[Your goal] A line below contains "have embraced ‘rights", and a later one contains "complex political economy". Repeat both, with every line between them, exactly.

[Task material]
—————

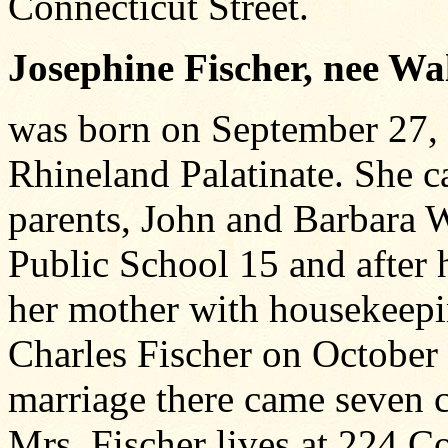
Connecticut Street.
Josephine Fischer, nee W
was born on September 27,
Rhineland Palatinate. She 
parents, John and Barbara 
Public School 15 and after h
her mother with housekeepin
Charles Fischer on October
marriage there came seven ch
Mrs. Fischer lives at 224 Co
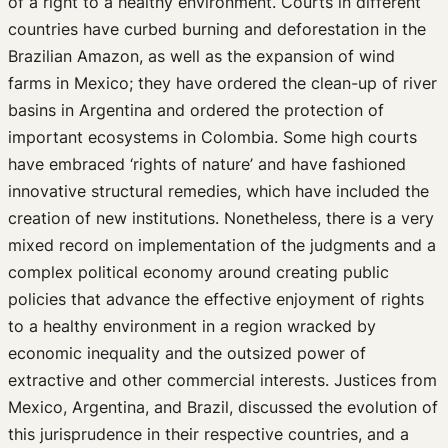
of a right to a healthy environment. Courts in different
Upcoming Events
countries have curbed burning and deforestation in the
Past Events
Brazilian Amazon, as well as the expansion of wind
Newsletters
farms in Mexico; they have ordered the clean-up of river
Edited Volumes
basins in Argentina and ordered the protection of
Podcast
important ecosystems in Colombia. Some high courts
Journal of Law and the Biosciences
have embraced ‘rights of nature’ and have fashioned
innovative structural remedies, which have included the
creation of new institutions. Nonetheless, there is a very
mixed record on implementation of the judgments and a
complex political economy around creating public
policies that advance the effective enjoyment of rights
to a healthy environment in a region wracked by
economic inequality and the outsized power of
extractive and other commercial interests. Justices from
Mexico, Argentina, and Brazil, discussed the evolution of
this jurisprudence in their respective countries, and a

—————

[Task answer]
have embraced ‘rights of nature’ and have fashioned
innovative structural remedies, which have included the
creation of new institutions. Nonetheless, there is a very
mixed record on implementation of the judgments and a
complex political economy around creating public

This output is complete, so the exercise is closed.